> _Records to process_

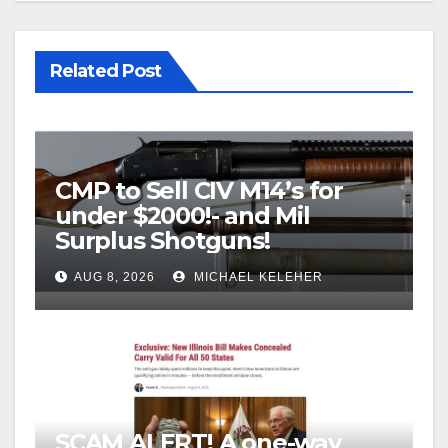
Related Post
CMP to Sell CIV M14’s for
under $2000!- and Mil
Surplus Shotguns!
AUG 8, 2026
MICHAEL KELEHER
SCAM ALERT! A one-way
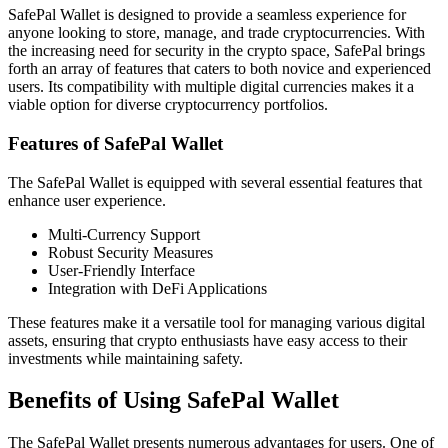
SafePal Wallet is designed to provide a seamless experience for
anyone looking to store, manage, and trade cryptocurrencies. With
the increasing need for security in the crypto space, SafePal brings
forth an array of features that caters to both novice and experienced
users. Its compatibility with multiple digital currencies makes it a
viable option for diverse cryptocurrency portfolios.
Features of SafePal Wallet
The SafePal Wallet is equipped with several essential features that
enhance user experience.
Multi-Currency Support
Robust Security Measures
User-Friendly Interface
Integration with DeFi Applications
These features make it a versatile tool for managing various digital
assets, ensuring that crypto enthusiasts have easy access to their
investments while maintaining safety.
Benefits of Using SafePal Wallet
The SafePal Wallet presents numerous advantages for users. One of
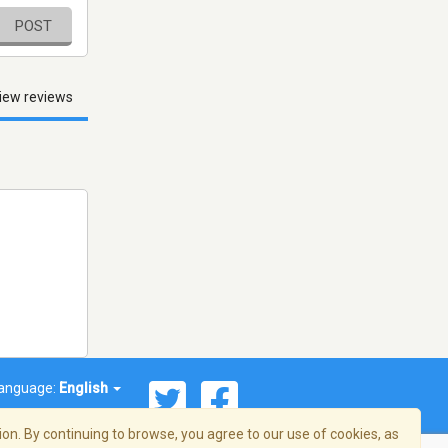
POST
iew reviews
anguage:
English
on. By continuing to browse, you agree to our use of cookies, as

> _Goal of the exercise_
Go through the data above and copy each line in which "users" appears.

> _Solved exercise_
users. Its compatibility with multiple digital currencies makes it a
The SafePal Wallet presents numerous advantages for users. One of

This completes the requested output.